> _TASK TO CARRY OUT_
Your reply must be the number of lines in the entries that hold the word "información", and nothing else.

> _Stored data entries_
/---

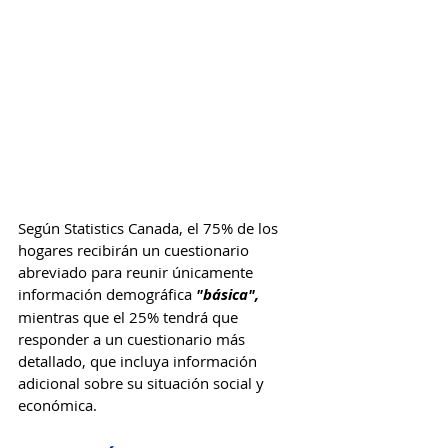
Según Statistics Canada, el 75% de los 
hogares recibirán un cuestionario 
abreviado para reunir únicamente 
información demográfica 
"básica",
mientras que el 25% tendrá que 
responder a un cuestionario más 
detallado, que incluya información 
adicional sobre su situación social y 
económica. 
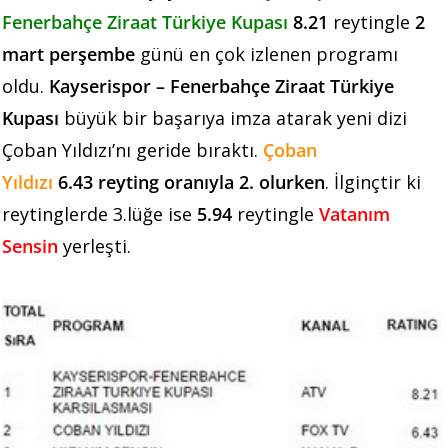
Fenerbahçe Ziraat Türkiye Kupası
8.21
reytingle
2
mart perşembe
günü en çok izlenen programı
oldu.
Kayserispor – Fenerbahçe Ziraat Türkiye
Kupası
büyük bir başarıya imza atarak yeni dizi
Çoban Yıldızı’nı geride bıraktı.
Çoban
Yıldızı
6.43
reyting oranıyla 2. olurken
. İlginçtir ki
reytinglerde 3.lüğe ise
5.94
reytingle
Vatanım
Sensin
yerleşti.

\---

> _YOUR RESPONSE_
2